*ACTION ITEM:* Keep the pictures out. Write out every line of the listing exactly.
━━ INPUT FOR THIS TASK ━━
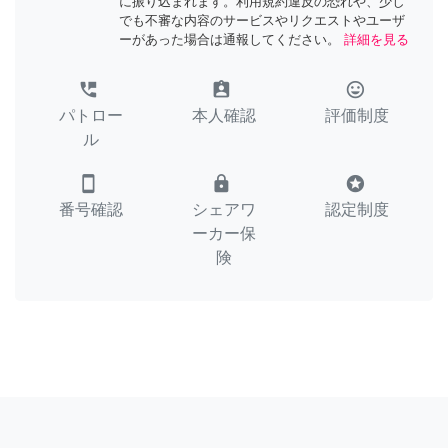
に振り込まれます。利用規約違反の恐れや、少し
でも不審な内容のサービスやリクエストやユーザ
ーがあった場合は通報してください。
詳細を見る
perm_phone_msg
assignment_ind
tag_faces
パトロー
本人確認
評価制度
ル
smartphone
lock
stars
番号確認
シェアワ
認定制度
ーカー保
険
━━━
*ANSWER SPACE:*
に振り込まれます。利用規約違反の恐れや、少し
でも不審な内容のサービスやリクエストやユーザ
ーがあった場合は通報してください。
詳細を見る
perm_phone_msg
assignment_ind
tag_faces
パトロー
本人確認
評価制度
ル
smartphone
lock
stars
番号確認
シェアワ
認定制度
ーカー保
険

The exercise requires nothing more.